WORK INSTRUCTIONS:
Which lines run from the one containing "Geschonken door de Vereeniging ter" to the end of the records? Write them out exactly, both ends included, and nothing else.

#####

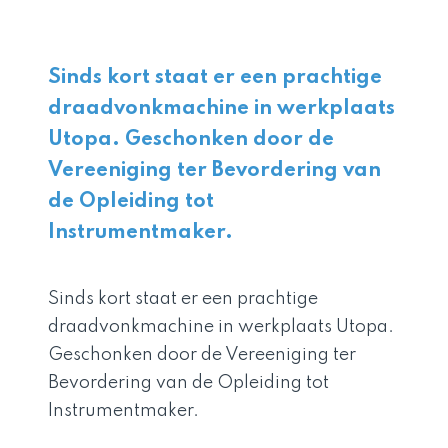
Sinds kort staat er een prachtige
draadvonkmachine in werkplaats
Utopa. Geschonken door de
Vereeniging ter Bevordering van
de Opleiding tot
Instrumentmaker.
Sinds kort staat er een prachtige
draadvonkmachine in werkplaats Utopa.
Geschonken door de Vereeniging ter
Bevordering van de Opleiding tot
Instrumentmaker.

#####

SOLUTION TO THIS PROBLEM:
Geschonken door de Vereeniging ter
Bevordering van de Opleiding tot
Instrumentmaker.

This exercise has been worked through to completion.